Here the job is to print only the lines from the one containing "बिहीबारका लागि तोकियो विदेशी मुद्राको" to the end of the entries, both included, exactly as they stand, with pictures excluded.

%%

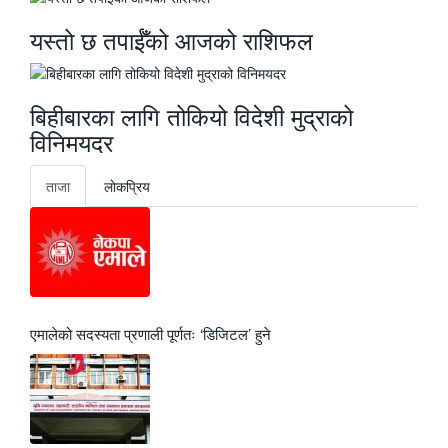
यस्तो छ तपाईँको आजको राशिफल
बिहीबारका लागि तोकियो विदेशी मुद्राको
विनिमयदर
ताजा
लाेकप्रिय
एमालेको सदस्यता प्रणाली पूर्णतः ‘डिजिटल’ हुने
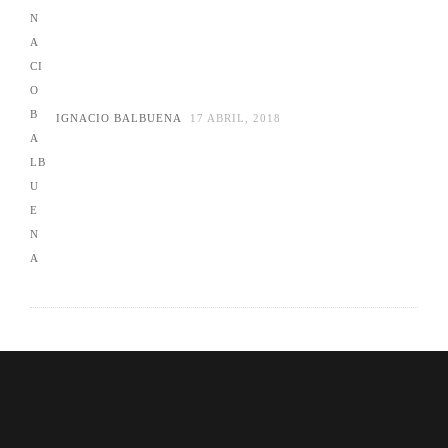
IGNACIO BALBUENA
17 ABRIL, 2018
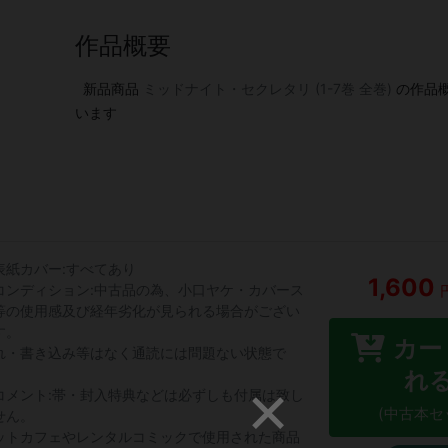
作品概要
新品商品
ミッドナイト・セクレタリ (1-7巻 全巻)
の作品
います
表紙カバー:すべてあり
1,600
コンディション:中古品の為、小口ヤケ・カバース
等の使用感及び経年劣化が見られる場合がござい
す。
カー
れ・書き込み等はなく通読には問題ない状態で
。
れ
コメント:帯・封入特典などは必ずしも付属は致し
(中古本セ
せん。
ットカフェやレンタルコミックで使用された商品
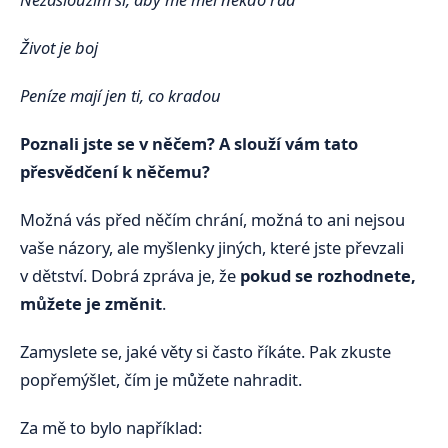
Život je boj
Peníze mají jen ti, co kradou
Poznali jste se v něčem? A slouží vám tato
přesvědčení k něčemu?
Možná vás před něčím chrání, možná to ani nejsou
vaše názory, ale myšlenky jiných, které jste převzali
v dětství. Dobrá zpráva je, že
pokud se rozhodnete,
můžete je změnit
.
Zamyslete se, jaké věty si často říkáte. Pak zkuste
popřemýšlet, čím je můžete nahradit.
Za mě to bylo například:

%%

▶ REPLY TO THE TASK:
बिहीबारका लागि तोकियो विदेशी मुद्राको
विनिमयदर
ताजा
लाेकप्रिय
एमालेको सदस्यता प्रणाली पूर्णतः ‘डिजिटल’ हुने
IGNACIO BALBUENA
17 ABRIL, 2018
作品概要
新品商品
ミッドナイト・セクレタリ (1-7巻 全巻)
の作品
います
表紙カバー:すべてあり
1,600
コンディション:中古品の為、小口ヤケ・カバース
等の使用感及び経年劣化が見られる場合がござい
す。
カー
れ・書き込み等はなく通読には問題ない状態で
。
れ
コメント:帯・封入特典などは必ずしも付属は致し
(中古本セ
せん。
ットカフェやレンタルコミックで使用された商品
Život je boj
Peníze mají jen ti, co kradou
Poznali jste se v něčem? A slouží vám tato
přesvědčení k něčemu?
Možná vás před něčím chrání, možná to ani nejsou
vaše názory, ale myšlenky jiných, které jste převzali
v dětství. Dobrá zpráva je, že
pokud se rozhodnete,
můžete je změnit
.
Zamyslete se, jaké věty si často říkáte. Pak zkuste
popřemýšlet, čím je můžete nahradit.
Za mě to bylo například:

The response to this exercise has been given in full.